Segundo o presidente da GDA, Pedro Wallenstein, “o documento não responde ao grande problema do não pagamento aos artistas pela utilização das sua obras na internet”. Isto porque “as plataformas que colocam a música à disposição dos utilizadores na internet poderão continuar a excluir os artistas da distribuição das receitas geradas pela utilização do seu trabalho na web”.A proposta sobre o Direito de Autor no Mercado Único Digital, em discussão no Parlamento Europeu, foi apresentada pela Comissão Europeia de 14 de setembro de 2016. Na altura, o presidente da Comissão, Jean-Claude Juncker, falou da necessidade de proteger as partes mais desfavorecidas. Porém, a proposta de articulado agora em debate é omissa em relação à proteção dos artistas. “Ou seja”, afirma Pedro Wallenstein, “em nada se altera a situação desastrosa que é vivida pela maioria dos artistas da música e do audiovisual, tendendo a perpetuar a inconcebível realidade desta nossa era digital: um artista recebe direitos sobre a difusão da sua obra pelas vias tradicionais – rádio ou televisão, por exemplo – mas não recebe nada quando essa mesma obra é difundida através das plataformas legais de streaming e de download”.Nesta ocasião, a AEPO-ARTIS, a associação internacional por uma Internet Justa, da qual a GDA faz parte, declarou que o diploma proposto ignora por completo as preocupações de mais de 500.000 músicos, cantores, atores, bailarinos, guionistas e realizadores, evidenciando “pouca ou nenhuma preocupação” com o seu fraco poder negocial face à indústria. Segundo a AEPO-ARTIS, trata-se de manter a presente situação de favorecimento da indústria em detrimento dos artistas.

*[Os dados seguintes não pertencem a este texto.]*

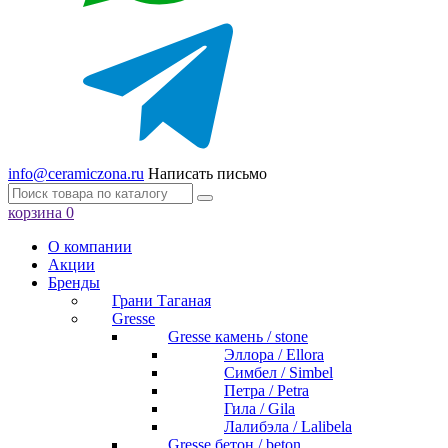
info@ceramiczona.ru
Написать письмо
корзина
0
О компании
Акции
Бренды
Грани Таганая
Gresse
Gresse камень / stone
Эллора / Ellora
Симбел / Simbel
Петра / Petra
Гила / Gila
Лалибэла / Lalibela
Gresse бетон / beton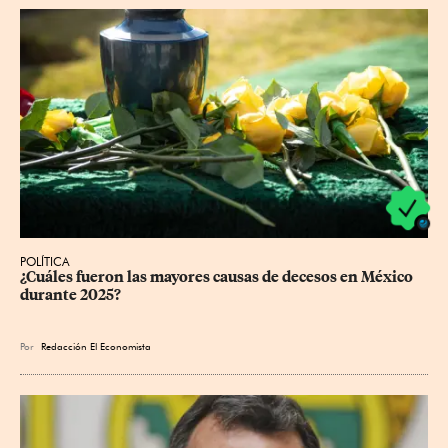
POLÍTICA
¿Cuáles fueron las mayores causas de decesos en México 
durante 2025?
Por
Redacción El Economista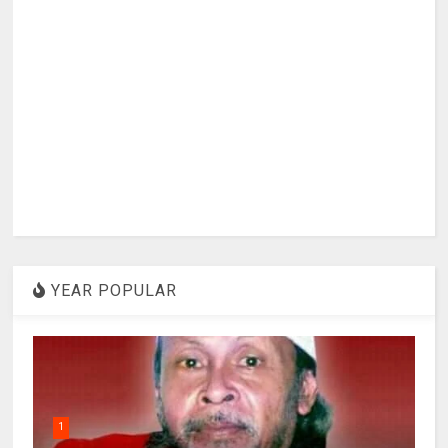
YEAR POPULAR
1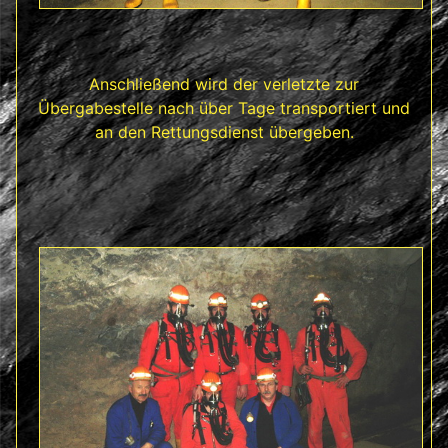
Anschließend wird der verletzte zur
Übergabestelle nach über Tage transportiert und
an den Rettungsdienst übergeben.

Após os anos em que as plataformas legais de streaming e de download se afirmaram como um mercado emergente, tornaram-se depois numa indústria fortíssima, constituindo hoje a forma mais comum de consumir, filmes ou séries.

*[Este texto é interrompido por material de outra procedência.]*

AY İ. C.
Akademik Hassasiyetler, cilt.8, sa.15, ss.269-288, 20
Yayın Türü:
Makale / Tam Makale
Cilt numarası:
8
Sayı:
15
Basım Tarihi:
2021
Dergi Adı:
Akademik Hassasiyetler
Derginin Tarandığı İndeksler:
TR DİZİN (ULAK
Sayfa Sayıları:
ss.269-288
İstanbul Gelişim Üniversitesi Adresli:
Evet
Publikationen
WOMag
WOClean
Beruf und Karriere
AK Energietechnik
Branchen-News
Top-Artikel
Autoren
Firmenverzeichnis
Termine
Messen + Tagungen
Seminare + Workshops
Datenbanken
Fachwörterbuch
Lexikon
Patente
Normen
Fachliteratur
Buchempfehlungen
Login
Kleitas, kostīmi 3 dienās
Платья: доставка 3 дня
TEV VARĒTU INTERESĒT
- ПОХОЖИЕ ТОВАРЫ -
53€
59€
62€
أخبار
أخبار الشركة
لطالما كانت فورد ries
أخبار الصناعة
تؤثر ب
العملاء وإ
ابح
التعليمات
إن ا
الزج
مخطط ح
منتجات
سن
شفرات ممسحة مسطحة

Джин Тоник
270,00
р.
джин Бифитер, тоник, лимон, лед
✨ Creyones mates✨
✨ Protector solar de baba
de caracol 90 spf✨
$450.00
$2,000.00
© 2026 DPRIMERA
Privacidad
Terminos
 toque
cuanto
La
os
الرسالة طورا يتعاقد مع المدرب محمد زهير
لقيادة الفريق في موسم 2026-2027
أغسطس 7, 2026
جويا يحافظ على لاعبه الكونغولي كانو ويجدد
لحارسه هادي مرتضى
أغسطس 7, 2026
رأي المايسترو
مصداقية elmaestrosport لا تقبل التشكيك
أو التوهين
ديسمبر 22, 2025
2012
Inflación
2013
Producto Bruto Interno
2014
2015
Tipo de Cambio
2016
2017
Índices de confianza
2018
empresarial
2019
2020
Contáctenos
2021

Só na indústria musical, o streaming pago deverá registar, nos próximos 12 anos, um crescimento das receitas de cerca 500 %, atingindo os 28 mil milhões de dólares, de acordo com um estudo recente da Goldman Sachs. É por isso que a GDA e as suas congéneres europeias se empenham tanto para que as atuais condições em que se celebram os contratos entre artistas e a indústria sejam alteradas.

“No estado atual das coisas, os artistas são a parte mais fraca da cadeia de valor”, afirma Pedro Wallenstein.O que se tem verificado é que, em muitos casos, os artistas abdicam contratualmente dos seus direitos ou do seu exercício, sem plena consciência das consequências e implicações do que estão a fazer. “É essa a principal razão pela qual a negociação desses direitos deve ser coletiva”, afirma o presidente da GDA.

Combater as formas como os artistas são atualmente espoliados dos seus direitos de propriedade intelectual pela parte mais forte no processo negocial – a indústria – é, para o presidente da GDA, a principal prioridade nesta matéria, uma vez que esta é a injustiça fundamental de que a maioria dos artistas da música e do audiovisual é vítima.

“Chegámos a um momento crucial em que a União Europeia teria a oportunidade de conciliar os interesses da indústria com os dos criadores e intérpretes, sem que nenhuma parte prevaleça sobre a outra”, diz Pedro Wallenstein. “Será profundamente negativo para a comunidade artística europeia, e de todo o mundo, se essa oportunidade for desperdiçada”.

Na perspetiva da GDA, já há demasiados criadores e intérpretes que não conseguem viver do rendimento do seu trabalho, não se tratando apenas de um problema de carreiras. A atual situação desencoraja os mais jovens a ingressar nas profissões criativas, empobrecendo a produção cultural. Ora, conclui Pedro Wallenstein, “se a cultura é importante na Europa, a questão da remuneração justa dos artistas pela utilização do seu trabalho tem de ser resolvida de forma efetiva, ou seja: a diretiva em discussão tem de consagrar o direito irrenunciável de os artistas obterem uma remuneração pela utilização do seu trabalho nas plataformas digitais”.